The Court thus concluded that Article 34 TFEU must be interpreted as not precluding national legislation which provided for the award of tradable certificates to green electricity producers solely in respect of green electricity produced in the territory of the Member State concerned and which places suppliers and certain electricity users under an obligation to surrender annually to the competent authority a certain number of those certificates, corresponding to a proportion of the total volume of electricity that they had  supplied or used, failing which they must pay a specific fee.


Text of Judgment 

Joined Cases C-362, 363 and 407/13

Italian seafarers legislation complying with principles of EU law


>> The Italian Navigation Code of Italy set the maximum duration of fixed-term contracts  of seafarers ar at one year. The code also required the start date and the duration of the contract to be specified, that every contract concluded for a period exceeding one year was converted into a contract of indefinite duration, and that, if several contracts were concluded for a fixed term or for specified voyages, the employment was considered to be continuous where no more than 60 days elapsed between two contracts. 
The EU Framework Agreement (Directive 1999/70) lays down the general principles and minimum requirements relating to fixed-term work.  Last year, the Court held in the Della Rocca case that the Framework Agreement did not apply to temporary workers (see, EU:C:2013:235).
In the present case, the referring court asked whether the Framework Agreement must be interpreted as meaning that it applied to workers, such as the appellants in the main proceedings, who were employed as seafarers under fixed-term employment contracts on ferries making sea crossings between two ports situated in the same Member State. If that was indeed the case, the referring Court asked whether the provisions of the Framework Agreement, in particular Clause 3(1) thereof, must be interpreted as precluding national legislation, such as that at issue in the main proceedings, which provided that fixed-term employment contracts had to indicate their duration, but not their termination date.
The Court of Justice first of all recalled that the Framework Agreement covers generally ‘fixed-term workers who had an employment contract or employment relationship as defined in law, collective agreements or practice in each Member State’ (Article 2 of the Framework Agreement, see also:  Adeneler and Others, C-212/04, EU:C:2006:443; Della Rocca, C-290/12, EU:C:2013:235,; and Márquez Samohano, C-190/13, EU:C:2014:146).

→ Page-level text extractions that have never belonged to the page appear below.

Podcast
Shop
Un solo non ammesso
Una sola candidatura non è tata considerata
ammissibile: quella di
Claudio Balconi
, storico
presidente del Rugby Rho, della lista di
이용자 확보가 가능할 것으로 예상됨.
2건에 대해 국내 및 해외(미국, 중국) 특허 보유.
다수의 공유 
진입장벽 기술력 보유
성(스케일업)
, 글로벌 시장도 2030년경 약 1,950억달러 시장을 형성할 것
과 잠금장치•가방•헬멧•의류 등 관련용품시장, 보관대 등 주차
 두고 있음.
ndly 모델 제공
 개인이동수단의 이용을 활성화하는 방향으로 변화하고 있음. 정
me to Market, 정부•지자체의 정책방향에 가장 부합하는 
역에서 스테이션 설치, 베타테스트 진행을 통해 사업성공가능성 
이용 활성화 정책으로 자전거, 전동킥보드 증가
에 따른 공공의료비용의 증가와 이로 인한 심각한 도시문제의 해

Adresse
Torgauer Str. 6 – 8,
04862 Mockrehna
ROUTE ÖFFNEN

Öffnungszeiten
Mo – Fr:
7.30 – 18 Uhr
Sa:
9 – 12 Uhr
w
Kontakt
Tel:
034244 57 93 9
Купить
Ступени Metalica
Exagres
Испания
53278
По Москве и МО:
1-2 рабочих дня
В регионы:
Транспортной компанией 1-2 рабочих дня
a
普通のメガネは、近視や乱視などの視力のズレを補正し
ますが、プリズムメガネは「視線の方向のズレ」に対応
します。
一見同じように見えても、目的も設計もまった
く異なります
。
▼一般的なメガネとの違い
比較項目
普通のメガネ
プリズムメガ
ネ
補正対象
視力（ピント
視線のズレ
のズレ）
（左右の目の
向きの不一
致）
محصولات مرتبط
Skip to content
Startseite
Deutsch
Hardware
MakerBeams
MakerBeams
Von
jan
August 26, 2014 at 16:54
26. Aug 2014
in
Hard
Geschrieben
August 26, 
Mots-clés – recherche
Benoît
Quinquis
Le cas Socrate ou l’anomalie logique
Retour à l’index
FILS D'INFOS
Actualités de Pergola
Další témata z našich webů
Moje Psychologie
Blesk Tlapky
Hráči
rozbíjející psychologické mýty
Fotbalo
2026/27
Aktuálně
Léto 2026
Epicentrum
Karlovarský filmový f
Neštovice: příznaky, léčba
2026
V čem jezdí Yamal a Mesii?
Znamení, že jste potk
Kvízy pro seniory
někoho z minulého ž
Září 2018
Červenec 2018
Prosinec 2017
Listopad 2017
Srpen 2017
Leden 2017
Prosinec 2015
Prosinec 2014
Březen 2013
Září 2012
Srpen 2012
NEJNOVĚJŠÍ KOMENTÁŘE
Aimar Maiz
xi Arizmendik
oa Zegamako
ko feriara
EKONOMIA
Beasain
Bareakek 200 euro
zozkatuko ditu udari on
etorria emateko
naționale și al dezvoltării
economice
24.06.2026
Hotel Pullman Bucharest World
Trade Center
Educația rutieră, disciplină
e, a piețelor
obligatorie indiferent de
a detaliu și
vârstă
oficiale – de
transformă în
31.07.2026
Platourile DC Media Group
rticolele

The Court held that e Framework Agreement applied to all workers providing remunerated services in the context of a fixed-term employment relationship linking them with their employer  (Del Cerro Alonso, C-307/05, EU:C:2007:509; Gavieiro Gavieiro and Iglesias Torres, C‑444/09 and C‑456/09, EU:C:2010:819; and the order in Montoya Medina, C‑273/10, EU:C:2011:167).
The Court however added that the scope of the Framework Agreement was not unlimited, as   the definition of the contracts and employment relationships to which it applied were not determined by that agreement or by EU law, but by national law and/or practice, so long as those concepts were not defined in a manner that resulted in the arbitrary exclusion of a category of persons from the benefit of the protection provided by the Framework Agreement (see Sibilio, C‑157/11, EU:C:2012:148). The Court reiterated that the agreement did not apply to temporary workers. 
Nevertheless, the Court in the present case held that  seafarers employed under fixed-term employment contracts on ferries making crossings between two ports within the same Member State, fell within the scope of the Framework Agreement. The Court pointed out that Framework Agreement made it possible for Member States, when implementing the agreement, to take account of the needs of specific sectors and/or categories of workers involved, provided that that was justified on objective grounds (Marrosu and Sardino, C-53/04, EU:C:2006:517, and Kücük, C‑586/10, EU:C:2012:39).
The Court reiterated that the  Framework Agreement was not intended to harmonise all national rules relating to fixed-term employment contracts but simply aimed, by determining general principles and minimum requirements, to establish a general framework for ensuring equal treatment for fixed-term workers by protecting them against discrimination and to prevent abuse arising from the use of successive fixed-term work agreements or contracts (see: Impact, C‑268/06, EU:C:2008:223, on which I write this post;  Huet, C‑251/11, EU:C:2012:133,; and the order in Vino, C‑20/10, EU:C:2010:677).
The Court held that Clause 3(1) of the Framework Agreement defined the concept of ‘fixed-term worker’ and, in that context, set out the central characteristic of a fixed-term contract, namely the fact that the end of such a contract was determined ‘by objective conditions such as reaching a specific date, completing a specific task, or the occurrence of a specific event’. However, that clause did not impose any obligation on Member States in respect of the rules of national law applicable to the conclusion of fixed-term employment contracts.
The Court held that the Framework Agreement did not lay down a general obligation on the Member States to provide for the conversion of fixed-term employment contracts into contracts of indefinite duration. Indeed, Clause 5(2) of the Framework Agreement in principle left it to the Member States to determine the conditions under which fixed-term employment contracts or relationships were to be regarded as contracts or relationships of indefinite duration. It followed that the Framework Agreement did not specify the conditions under which contracts of indefinite duration might be used.
The Court concluded that Clause 5 of the Framework Agreement must be interpreted as meaning that it did not preclude, in principle, national legislation, such as that at issue in the main proceedings, which provided for the conversion of fixed-term employment contracts into employment contracts of indefinite duration only in circumstances where the worker concerned had been employed continuously under such contracts by the same employer for a period longer than one year, the employment relationship being considered to be continuous where the fixed-term employment contracts were separated by time lapses of less than or equal to 60 days. It was, however, for the referring court to satisfy itself that the conditions of application and the effective implementation of that legislation resulted in a measure that was adequate to prevent and punish the misuse of successive fixed-term employment contracts or relationships.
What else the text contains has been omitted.